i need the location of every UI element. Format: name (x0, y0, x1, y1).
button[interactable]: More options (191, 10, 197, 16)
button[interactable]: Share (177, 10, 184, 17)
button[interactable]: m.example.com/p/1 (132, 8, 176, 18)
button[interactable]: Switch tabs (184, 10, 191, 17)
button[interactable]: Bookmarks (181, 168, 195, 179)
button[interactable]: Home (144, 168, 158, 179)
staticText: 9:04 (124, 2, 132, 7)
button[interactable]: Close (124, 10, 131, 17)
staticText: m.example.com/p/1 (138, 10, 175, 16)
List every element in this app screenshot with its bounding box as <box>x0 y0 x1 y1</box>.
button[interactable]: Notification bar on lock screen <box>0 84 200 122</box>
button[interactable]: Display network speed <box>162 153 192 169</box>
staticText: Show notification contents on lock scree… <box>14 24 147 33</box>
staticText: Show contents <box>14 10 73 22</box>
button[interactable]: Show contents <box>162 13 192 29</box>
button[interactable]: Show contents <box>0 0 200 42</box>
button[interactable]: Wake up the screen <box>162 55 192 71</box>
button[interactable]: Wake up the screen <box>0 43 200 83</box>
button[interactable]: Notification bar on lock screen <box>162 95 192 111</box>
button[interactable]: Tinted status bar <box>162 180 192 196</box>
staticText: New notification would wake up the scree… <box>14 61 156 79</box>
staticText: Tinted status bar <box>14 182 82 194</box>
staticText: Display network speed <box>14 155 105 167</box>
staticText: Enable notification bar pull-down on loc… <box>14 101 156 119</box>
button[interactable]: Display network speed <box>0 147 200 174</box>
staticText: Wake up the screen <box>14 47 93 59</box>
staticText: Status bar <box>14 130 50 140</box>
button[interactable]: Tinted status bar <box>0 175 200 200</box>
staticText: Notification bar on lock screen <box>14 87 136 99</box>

...

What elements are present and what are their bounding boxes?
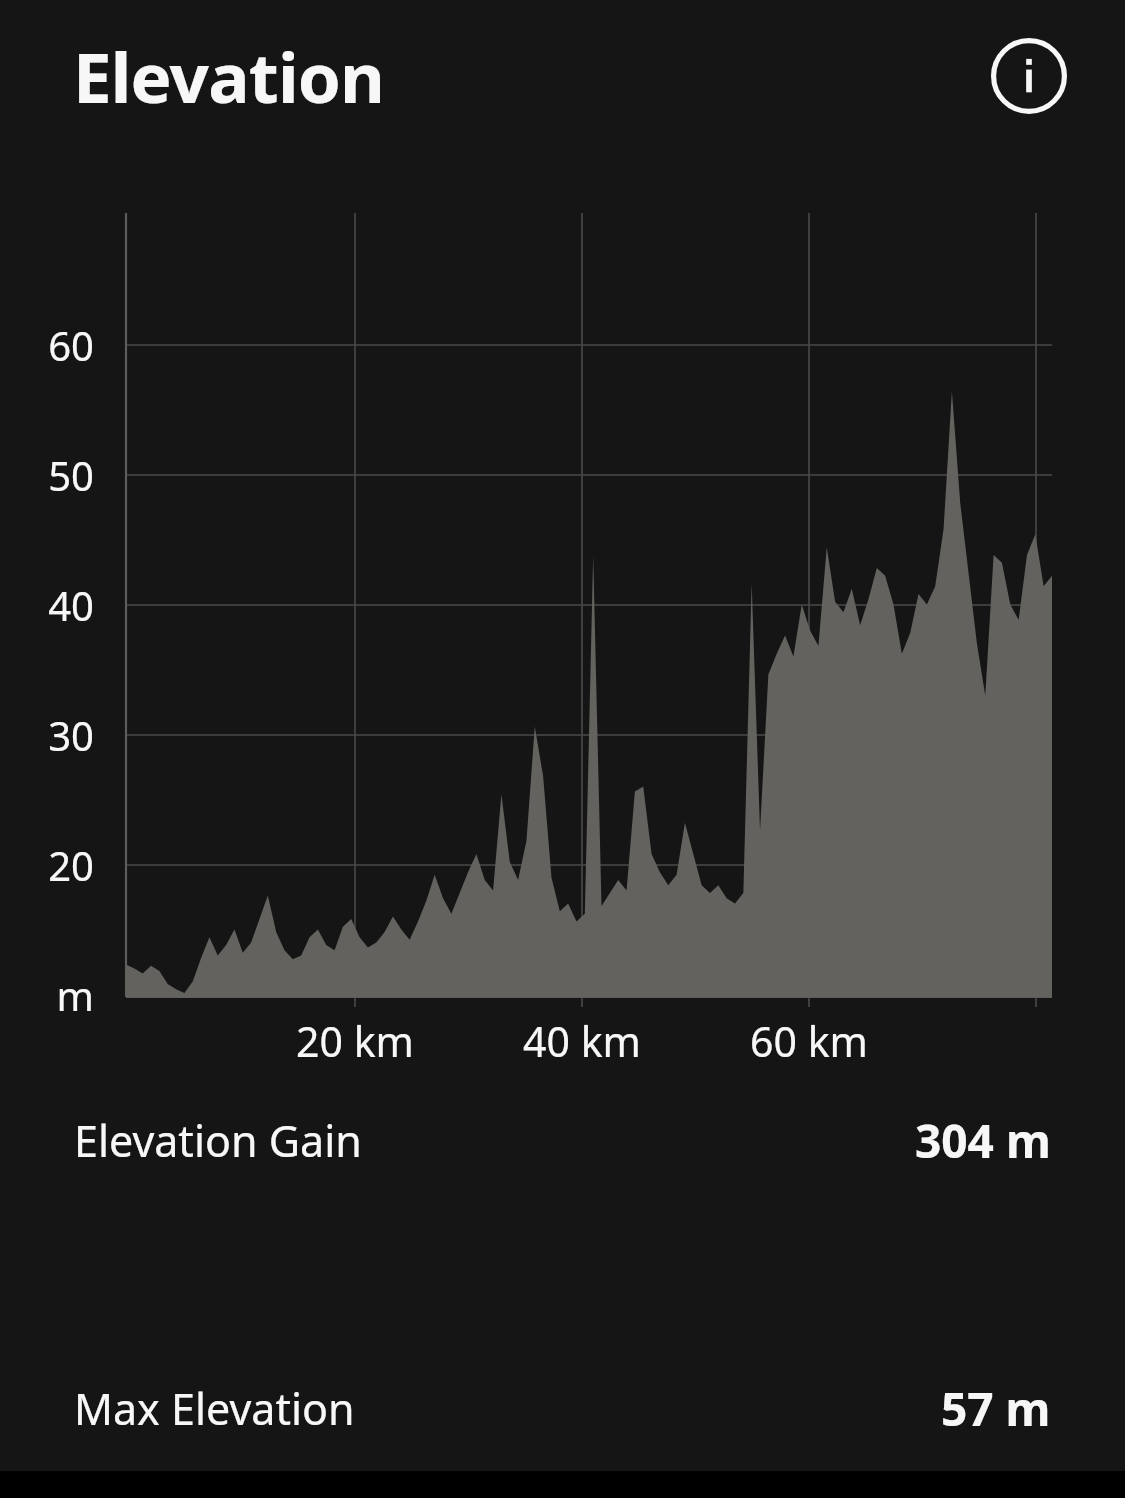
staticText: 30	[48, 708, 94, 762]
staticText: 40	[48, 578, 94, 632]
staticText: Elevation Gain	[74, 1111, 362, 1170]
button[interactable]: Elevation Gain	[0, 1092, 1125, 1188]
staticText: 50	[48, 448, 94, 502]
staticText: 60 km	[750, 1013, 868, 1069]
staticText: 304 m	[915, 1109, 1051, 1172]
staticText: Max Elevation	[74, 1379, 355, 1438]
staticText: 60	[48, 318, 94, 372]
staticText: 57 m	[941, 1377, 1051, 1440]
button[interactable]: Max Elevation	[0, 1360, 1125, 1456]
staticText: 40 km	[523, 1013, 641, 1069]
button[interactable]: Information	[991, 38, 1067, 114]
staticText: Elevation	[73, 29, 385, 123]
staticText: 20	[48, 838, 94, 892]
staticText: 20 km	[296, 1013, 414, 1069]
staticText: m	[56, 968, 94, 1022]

■ What this task involves ■
Look through the listing, and copy each line in which the string "Tinted" turns up.

■ Finished task ■
button[interactable]: Tinted status bar <box>162 180 192 196</box>
staticText: Tinted status bar <box>14 182 82 194</box>
button[interactable]: Tinted status bar <box>0 175 200 200</box>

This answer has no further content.